Task brief -> The answer must be every line from the entries below that includes "updates".

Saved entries
──────────────────────────────

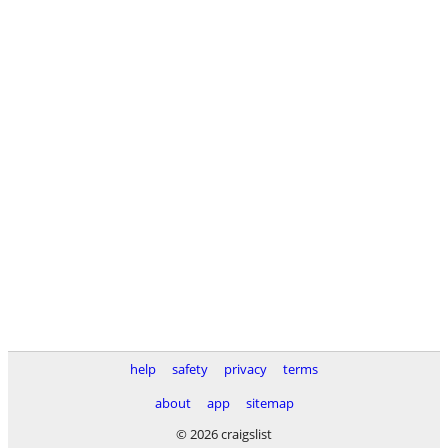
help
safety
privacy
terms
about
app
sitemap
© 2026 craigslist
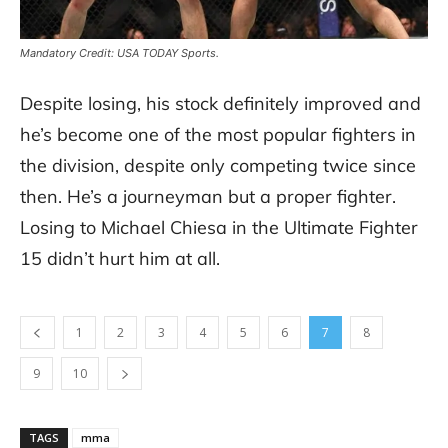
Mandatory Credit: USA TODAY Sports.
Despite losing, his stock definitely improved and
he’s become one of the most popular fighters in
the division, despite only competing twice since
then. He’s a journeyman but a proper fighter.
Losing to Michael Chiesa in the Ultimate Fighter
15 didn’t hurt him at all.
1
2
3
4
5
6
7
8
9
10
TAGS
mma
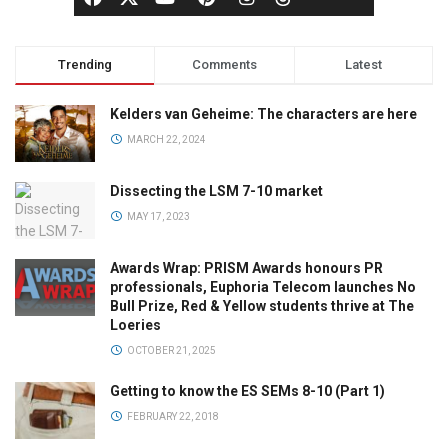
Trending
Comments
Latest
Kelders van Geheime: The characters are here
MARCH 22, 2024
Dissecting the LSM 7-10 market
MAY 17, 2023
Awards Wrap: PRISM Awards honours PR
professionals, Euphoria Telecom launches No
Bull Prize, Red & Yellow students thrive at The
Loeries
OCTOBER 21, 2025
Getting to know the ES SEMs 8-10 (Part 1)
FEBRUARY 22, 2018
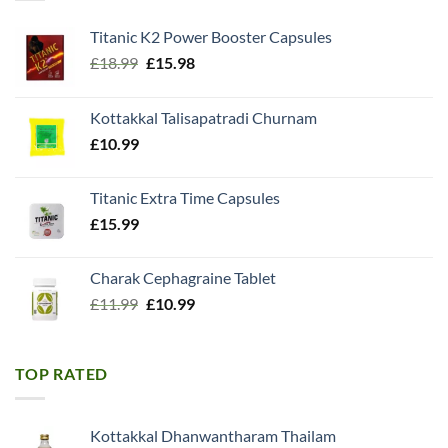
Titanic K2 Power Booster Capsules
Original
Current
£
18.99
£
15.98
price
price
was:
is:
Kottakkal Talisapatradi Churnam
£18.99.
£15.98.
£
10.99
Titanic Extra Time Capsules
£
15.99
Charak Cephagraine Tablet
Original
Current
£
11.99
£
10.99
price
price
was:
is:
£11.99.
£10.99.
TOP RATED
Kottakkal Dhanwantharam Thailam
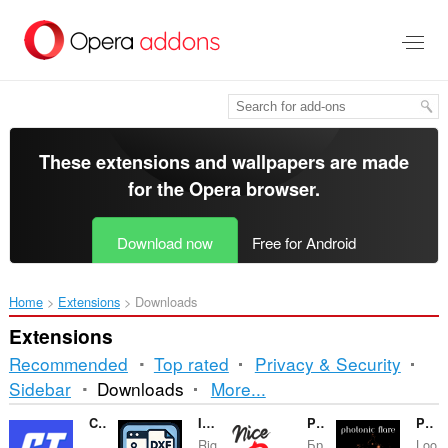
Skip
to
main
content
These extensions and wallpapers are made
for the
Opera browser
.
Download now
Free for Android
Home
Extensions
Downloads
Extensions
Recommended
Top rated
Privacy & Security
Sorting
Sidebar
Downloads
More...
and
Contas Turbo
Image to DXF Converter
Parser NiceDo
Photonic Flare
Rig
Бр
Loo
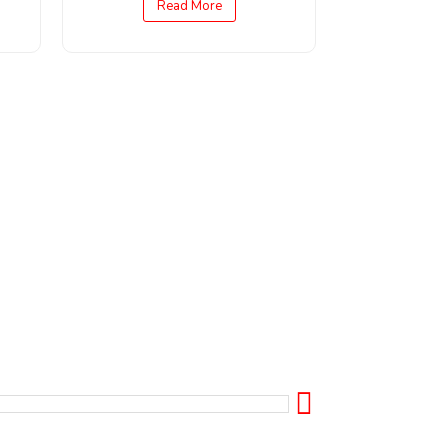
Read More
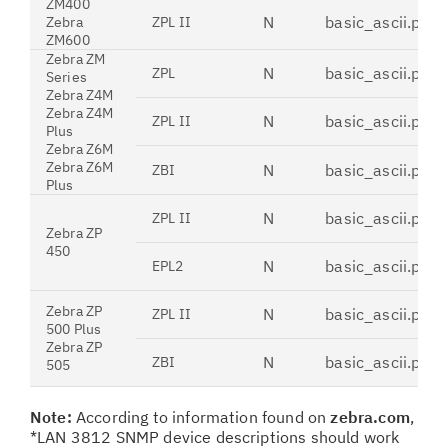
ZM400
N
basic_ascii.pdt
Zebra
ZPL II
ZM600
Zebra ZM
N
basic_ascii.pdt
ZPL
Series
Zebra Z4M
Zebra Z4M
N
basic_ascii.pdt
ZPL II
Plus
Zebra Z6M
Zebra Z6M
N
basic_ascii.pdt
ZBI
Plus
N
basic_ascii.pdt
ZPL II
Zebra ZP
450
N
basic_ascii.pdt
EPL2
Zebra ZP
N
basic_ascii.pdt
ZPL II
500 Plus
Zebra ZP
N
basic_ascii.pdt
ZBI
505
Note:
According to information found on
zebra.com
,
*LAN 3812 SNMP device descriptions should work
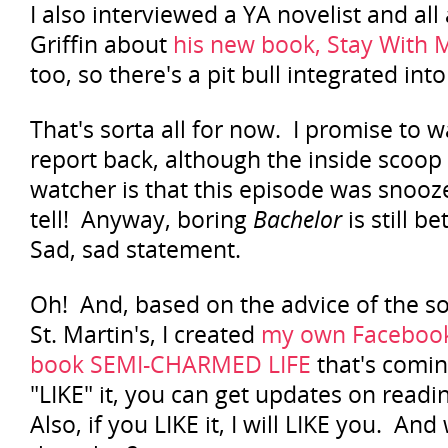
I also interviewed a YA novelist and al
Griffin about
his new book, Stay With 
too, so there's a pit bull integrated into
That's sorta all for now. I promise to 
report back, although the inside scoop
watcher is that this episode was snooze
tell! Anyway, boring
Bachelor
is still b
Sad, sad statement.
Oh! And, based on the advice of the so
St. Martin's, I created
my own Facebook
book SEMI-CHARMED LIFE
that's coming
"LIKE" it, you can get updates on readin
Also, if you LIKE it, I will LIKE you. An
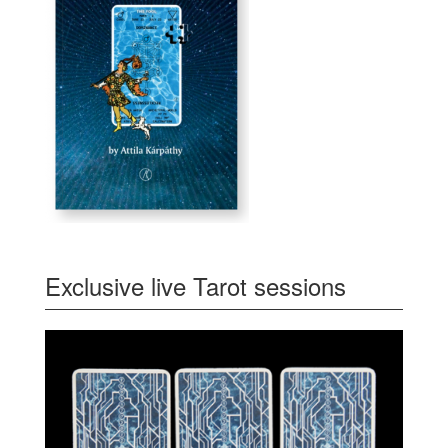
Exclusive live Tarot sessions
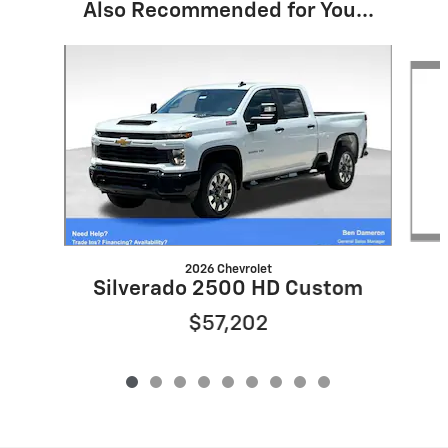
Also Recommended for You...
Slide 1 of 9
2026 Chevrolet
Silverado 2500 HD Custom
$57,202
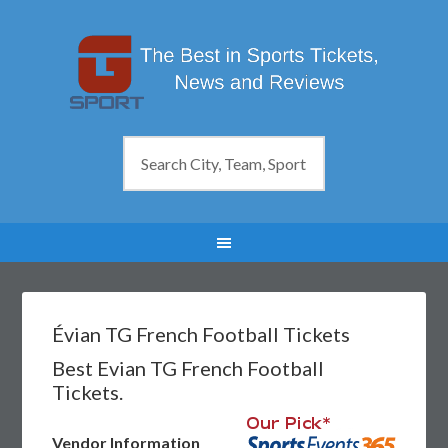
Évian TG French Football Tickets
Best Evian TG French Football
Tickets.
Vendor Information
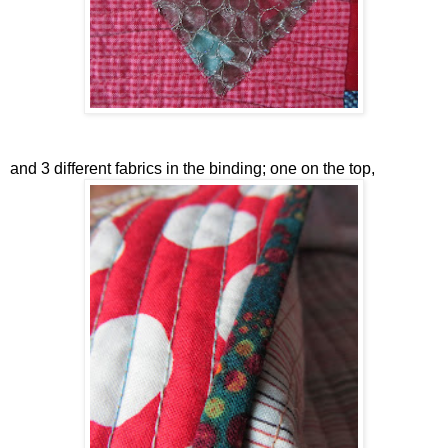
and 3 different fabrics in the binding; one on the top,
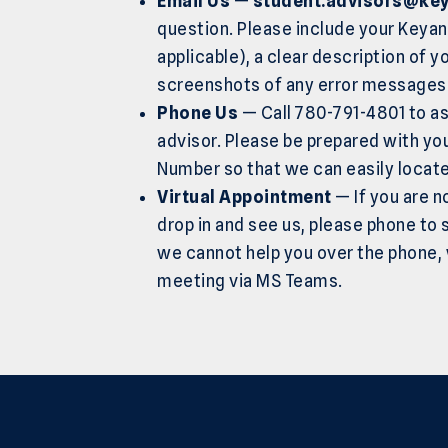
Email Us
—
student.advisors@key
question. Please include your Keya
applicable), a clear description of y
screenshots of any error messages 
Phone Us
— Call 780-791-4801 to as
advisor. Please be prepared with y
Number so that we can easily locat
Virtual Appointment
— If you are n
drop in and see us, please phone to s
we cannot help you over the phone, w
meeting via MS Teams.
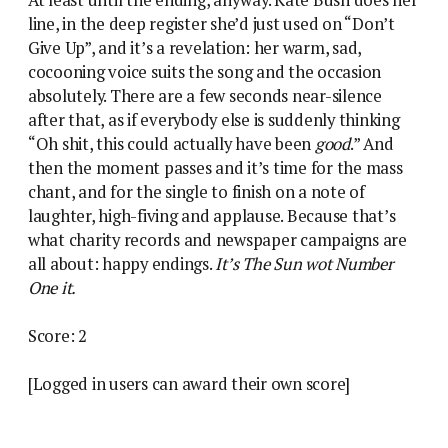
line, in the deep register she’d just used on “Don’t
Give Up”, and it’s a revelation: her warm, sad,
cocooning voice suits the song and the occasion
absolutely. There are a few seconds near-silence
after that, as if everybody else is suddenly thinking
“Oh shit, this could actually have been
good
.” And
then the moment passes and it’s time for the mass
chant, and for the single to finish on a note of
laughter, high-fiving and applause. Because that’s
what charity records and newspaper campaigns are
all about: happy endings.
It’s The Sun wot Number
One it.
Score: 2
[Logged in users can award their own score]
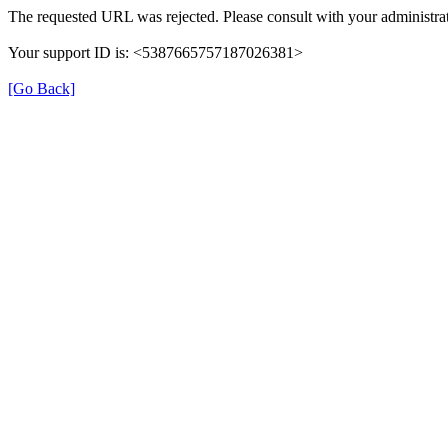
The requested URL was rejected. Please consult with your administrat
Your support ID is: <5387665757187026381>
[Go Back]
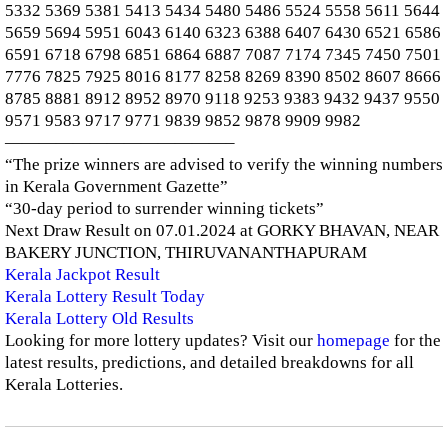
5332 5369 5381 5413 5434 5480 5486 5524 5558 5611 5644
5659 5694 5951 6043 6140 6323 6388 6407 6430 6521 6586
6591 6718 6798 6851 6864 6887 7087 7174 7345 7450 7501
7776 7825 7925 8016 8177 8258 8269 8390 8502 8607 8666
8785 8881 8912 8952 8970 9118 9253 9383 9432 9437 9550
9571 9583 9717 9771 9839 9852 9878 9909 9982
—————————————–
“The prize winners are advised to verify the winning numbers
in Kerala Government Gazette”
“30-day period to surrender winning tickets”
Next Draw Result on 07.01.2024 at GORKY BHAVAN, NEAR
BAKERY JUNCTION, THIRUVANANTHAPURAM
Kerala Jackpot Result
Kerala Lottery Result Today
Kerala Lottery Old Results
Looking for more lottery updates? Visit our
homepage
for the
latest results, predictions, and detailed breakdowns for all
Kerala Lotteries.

──────────────────────────────

Written solution ->
"LIKE" it, you can get updates on readin
Looking for more lottery updates? Visit our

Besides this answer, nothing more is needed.